Ce fut le 12 avril que ces tragiques nouvelles arrivèrent au colonel de Saint-Arnaud, commandant supérieur d’Orléansville. Il se mit, le 14, en campagne, atteignit le chérif, le battit et dispersa sa bande. On pensa qu’il n’en serait plus question. Le 18, le colonel entra sur le territoire des Ouled-Djounès, qui étaient en même temps attaqués par le lieutenant-colonel Claparède et le commandant Canrobert, venus de Ténès, et par le général de Bourjolly, accouru de Mostaganem. Le châtiment infligé aux Ouled-Djounès n’empêcha pas l’insurrection de s’étendre.
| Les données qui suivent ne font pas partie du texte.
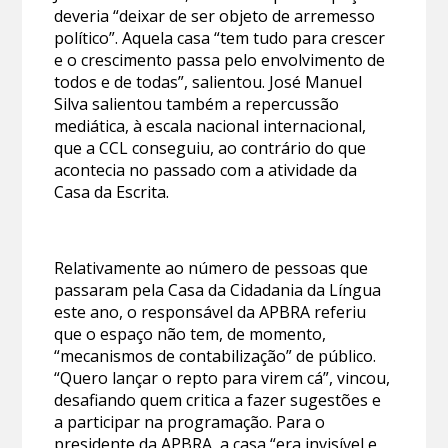
deveria “deixar de ser objeto de arremesso
político”. Aquela casa “tem tudo para crescer
e o crescimento passa pelo envolvimento de
todos e de todas”, salientou. José Manuel
Silva salientou também a repercussão
mediática, à escala nacional internacional,
que a CCL conseguiu, ao contrário do que
acontecia no passado com a atividade da
Casa da Escrita.
Relativamente ao número de pessoas que
passaram pela Casa da Cidadania da Língua
este ano, o responsável da APBRA referiu
que o espaço não tem, de momento,
“mecanismos de contabilização” de público.
“Quero lançar o repto para virem cá”, vincou,
desafiando quem critica a fazer sugestões e
a participar na programação. Para o
presidente da APBRA, a casa “era invisível e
Il y avait, à une lieue de Ténès, un petit poste retranché qu’on appelait le camp des Gorges. Il avait été établi, l’année précédente, pour protéger les travailleurs employés sur la route d’Orléansville, et de provisoire il était devenu permanent, à l’insu du maréchal Bugeaud, qui n’en soupçonnait même pas l’existence. Quand le lieutenant-colonel Claparède était sorti de Ténès, au lieu de faire évacuer le camp, il y avait laissé une soixantaine d’hommes du 5e bataillon de chasseurs à pied. Le 20 avril, 800 ou 900 Kabyles, conduits par Ben-Hinni, kaïd des Beni-Hidja, se glissèrent par les ravins des alentours et tout à coup envahirent le poste, dont la porte n’était pas gardée. Les chasseurs, surpris, eurent néanmoins le temps de s’enfermer dans le blockhaus, où ils ne purent être forcés ; mais leurs tentes furent mises au pillage, et, sous leurs yeux, une malheureuse enfant, la fille d’un cantinier, fut égorgée par la bande exécrable. Le lendemain, les Kabyles revinrent ; mais, pendant la nuit, le commandant de place, à Ténès, avait expédié au camp une centaine de condamnés au boulet et de disciplinaires, avec quelques sapeurs-conducteurs en guise de cavalerie ; une sortie de la garnison, accrue de la sorte, repoussa l’ennemi, qui ne se montra plus. Les résultats matériels de ce coup d’audace étaient à peu près nuls, mais l’effet moral fut immense.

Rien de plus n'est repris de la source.